How to: A Quick n’ Dirty Tweet Data Analysis of European Refugee Crisis

humanitywashedashore network vis

Humanity Washed Ashore…In what languages are global tweeters talking about the Syrian refugees? With the tweet data subset of tweets and metadata associated with #KiyiyaVuranInsanlik, you can explore the tweet network as of 9AM September 9, 2015 (the day I’m writing this post). There are 23 languages that appear in this dataset; Most frequent user account language (Harken, budding data scientists! User account language is NOT necessarily language of the tweet text), ordered by the frequency of tweets: English (en), French (fr), German (de), Spanish (es), Turkish (tr), English (UK). We also see tweeters, though far less frequently (perhaps an artifact of a lower population or relatively lower Twitter presence) with accounts associated with Portuguese (pt), Japanese (ja), Arabic (ar), Dutch (nl), and a few (17 tweets) Greek (el), italian (it), as well as Polish and Indonesian. Chinese, Finnish, Russian, Norwegian, Azerbaijan (az), Danish, Swedish, Serbian and Hungarian. Source for language codes=http://www.lingoes.net/en/translator/langcode.htm

Twitter, by nature, is of real-time, by the minute, trending topics. Data analysis of Twitter data is best if it is as well.

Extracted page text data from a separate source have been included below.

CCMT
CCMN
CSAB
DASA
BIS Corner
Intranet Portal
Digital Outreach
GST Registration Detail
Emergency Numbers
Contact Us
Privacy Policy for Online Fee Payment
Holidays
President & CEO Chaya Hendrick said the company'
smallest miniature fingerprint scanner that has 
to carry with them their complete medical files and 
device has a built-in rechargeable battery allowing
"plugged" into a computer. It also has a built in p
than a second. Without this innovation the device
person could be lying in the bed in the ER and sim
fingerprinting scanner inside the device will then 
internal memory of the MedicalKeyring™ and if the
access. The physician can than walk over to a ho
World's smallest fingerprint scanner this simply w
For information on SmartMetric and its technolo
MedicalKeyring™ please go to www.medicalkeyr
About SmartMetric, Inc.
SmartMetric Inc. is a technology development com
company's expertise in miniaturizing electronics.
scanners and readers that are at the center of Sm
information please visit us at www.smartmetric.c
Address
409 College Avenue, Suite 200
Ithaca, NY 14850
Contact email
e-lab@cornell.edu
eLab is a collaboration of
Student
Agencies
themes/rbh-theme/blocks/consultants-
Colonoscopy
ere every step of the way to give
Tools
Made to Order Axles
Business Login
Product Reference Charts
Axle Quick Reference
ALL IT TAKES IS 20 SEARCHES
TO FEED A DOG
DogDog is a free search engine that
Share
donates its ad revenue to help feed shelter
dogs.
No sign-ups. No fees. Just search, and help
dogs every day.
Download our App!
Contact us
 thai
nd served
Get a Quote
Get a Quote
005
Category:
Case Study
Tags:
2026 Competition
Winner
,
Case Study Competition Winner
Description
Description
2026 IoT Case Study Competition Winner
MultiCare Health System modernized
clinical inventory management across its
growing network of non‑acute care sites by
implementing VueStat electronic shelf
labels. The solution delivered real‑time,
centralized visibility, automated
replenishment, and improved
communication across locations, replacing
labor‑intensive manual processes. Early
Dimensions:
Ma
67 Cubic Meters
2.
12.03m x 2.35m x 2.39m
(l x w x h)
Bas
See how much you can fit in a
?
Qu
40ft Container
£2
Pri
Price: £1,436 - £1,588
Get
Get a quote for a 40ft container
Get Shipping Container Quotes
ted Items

If you want a sense of who’s tweeting, what languages are participating in a particular topic of conversation, and where (IF their geo-coord data is not set to private…which is the case when I’m visualizing librarian conference data–they are privacy aware;)) here are my go-to quick and dirty exploratory tools…super easy to use, and give me an initial sense of the scope and “feel” of the data.

  1. What’s your topic? I’m taking data from the outcry in reaction to the photograph of Syrian boy Aylan Kurdi, who drowned on his way from Turkey to Greece, just one soul in the recent migrant crises to die while fleeing. This Twitter data was gathered today at 9AM (Sept. 3, 2015), and showed 23 unique languages of user tweeting with the hashtag #KiyiyaVuranInsanlik.
  2. Follow your curiosity to shape the questions to ask your data. Before analysis, I always manually go to the head of the tweet stream of the hashtag I’m harvesting, to get a sense of it’s popularity, the type of media being posted, the users, etc.
  3. Get TAGS. It’s a google spreadsheet that uses the Twitter REST Api (credit: Martin Hawksey!). https://tags.hawksey.info/get-tags/ (Use the “New Tags”).
  4. Once your Google Spreadsheet is open, Click File–> Create new copy–> then rename. Now, in this new sheet, go to the TAGS tab at the top right of your menu bar. Enter the term you wish to scrape from twitter in the box (it’s all pretty self-explanatory). Click “Run now!” (You’ll need to be logged into Twitter and set up authorization.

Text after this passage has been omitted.